Garnet stone emerges from Harpole cross

Museum of London Archaeology (MOLA) archaeologists have revealed a large garnet at the center of the silver cross from the exceptionally wealthy 7th century bed burial found at Harpole, Northamptonshire, England.

Discovered last April, the burial of an elite Saxon-era woman contained an ornate necklace with an unprecedented number of pendants made of garnets, semi-precious stones, Roman gold coins (all from the reign of Theodosius I, 379-395 A.D.) and glass pendants separated by gold wire spacer beads. The necklace is the largest, finest and most ornate example of its kind.

Another uniquely large and elaborate artifact was found on the torso of the deceased. It was removed in a soil block to be excavated in a conservation laboratory. An X-ray of the soil block revealed it contained a huge silver cross mounted on wood. The cross is too big to have been worn as a jewel. It may have been meant to be carried in processions or used as a devotional object on an altar.

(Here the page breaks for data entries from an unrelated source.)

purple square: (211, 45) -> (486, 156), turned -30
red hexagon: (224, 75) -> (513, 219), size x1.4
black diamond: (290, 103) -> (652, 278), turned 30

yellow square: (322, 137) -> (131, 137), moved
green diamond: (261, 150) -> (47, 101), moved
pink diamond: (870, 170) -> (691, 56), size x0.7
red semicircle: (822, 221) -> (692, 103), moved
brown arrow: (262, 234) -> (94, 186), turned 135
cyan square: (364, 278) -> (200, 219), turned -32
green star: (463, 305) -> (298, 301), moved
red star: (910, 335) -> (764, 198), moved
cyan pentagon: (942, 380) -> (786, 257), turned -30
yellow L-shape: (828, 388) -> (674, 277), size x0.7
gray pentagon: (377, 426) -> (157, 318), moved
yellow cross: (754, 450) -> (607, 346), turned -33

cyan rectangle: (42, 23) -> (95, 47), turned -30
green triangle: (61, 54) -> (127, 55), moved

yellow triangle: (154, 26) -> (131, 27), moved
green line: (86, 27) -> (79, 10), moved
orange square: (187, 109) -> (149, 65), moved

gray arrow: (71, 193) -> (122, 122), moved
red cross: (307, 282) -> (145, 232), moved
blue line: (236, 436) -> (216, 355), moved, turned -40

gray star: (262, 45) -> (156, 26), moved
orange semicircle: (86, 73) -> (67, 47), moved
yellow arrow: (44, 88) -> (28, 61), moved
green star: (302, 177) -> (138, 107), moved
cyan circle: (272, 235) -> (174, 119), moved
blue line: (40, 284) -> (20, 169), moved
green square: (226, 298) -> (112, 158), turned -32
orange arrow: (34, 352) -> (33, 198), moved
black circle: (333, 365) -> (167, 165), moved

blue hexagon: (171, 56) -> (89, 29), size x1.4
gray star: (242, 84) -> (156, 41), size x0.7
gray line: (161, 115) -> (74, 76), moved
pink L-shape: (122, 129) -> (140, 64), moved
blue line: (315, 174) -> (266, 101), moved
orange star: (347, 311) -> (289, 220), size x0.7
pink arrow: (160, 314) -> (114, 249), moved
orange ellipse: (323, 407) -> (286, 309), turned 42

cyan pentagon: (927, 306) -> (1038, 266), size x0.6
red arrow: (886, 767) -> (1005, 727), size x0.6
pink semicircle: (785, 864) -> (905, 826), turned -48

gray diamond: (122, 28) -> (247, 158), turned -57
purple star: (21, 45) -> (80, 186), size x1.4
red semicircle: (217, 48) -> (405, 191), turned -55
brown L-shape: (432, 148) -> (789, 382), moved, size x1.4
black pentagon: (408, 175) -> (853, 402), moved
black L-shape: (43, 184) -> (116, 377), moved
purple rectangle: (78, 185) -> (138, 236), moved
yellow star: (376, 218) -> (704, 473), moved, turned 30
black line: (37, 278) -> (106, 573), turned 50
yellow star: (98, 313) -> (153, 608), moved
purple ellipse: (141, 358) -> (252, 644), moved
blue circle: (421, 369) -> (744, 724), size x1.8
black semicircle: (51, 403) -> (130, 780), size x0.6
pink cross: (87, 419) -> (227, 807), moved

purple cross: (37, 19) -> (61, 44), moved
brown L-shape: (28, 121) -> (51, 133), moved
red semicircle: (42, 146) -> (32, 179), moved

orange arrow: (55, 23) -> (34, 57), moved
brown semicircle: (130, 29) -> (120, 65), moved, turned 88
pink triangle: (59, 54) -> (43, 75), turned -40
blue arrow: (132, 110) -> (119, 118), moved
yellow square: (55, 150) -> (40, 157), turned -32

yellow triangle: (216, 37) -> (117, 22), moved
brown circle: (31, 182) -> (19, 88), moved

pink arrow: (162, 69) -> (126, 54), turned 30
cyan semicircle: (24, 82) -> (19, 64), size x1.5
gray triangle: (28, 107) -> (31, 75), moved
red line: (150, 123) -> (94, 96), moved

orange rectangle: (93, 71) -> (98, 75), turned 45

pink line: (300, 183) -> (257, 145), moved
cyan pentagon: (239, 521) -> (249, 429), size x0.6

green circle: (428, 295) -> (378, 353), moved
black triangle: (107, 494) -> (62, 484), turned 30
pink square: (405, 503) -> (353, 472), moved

The cross is a foot long from top to bottom and is adorned with more crosses. There are Canterbury crosses 4 cm (1.6 inches) wide at the end of the cross-arms arm and the bottom of the descending arm. At the center point of the crossarm is an equal-armed cross 8 cm (3.15 inches) wide. Between each of the arms of the central cross are oval human faces cast in silver with blue glass eyes.

MOLA conservators are currently micro-excavating the soil block, using the X-ray as a guide map. While the arms are still encased in soil, the square stone at the center has now been exposed. It is a pyramid square cabochon garnet and judging from the photograph, it is in excellent condition.

The burial dates to between 630 and 670 A.D. At that time, Harpole was part of the Kingdom of Mercia which was smack in the middle of converting to Christianity. The first introduction of Christianity to Mercia came in 628 when the pagan King Penda conquered Christian Saxon-held territories. Penda’s son Peada sealed the deal in 655 when he converted to Christianity and agreed to evangelize and convert his subjects as a condition of his marriage to Alchflaed, the daughter of King Oswiu of Northumbria.

The woman buried in this grave had to have been Christian and someone of very high social status to boot. The size of the cross suggests she may have been a religious leader.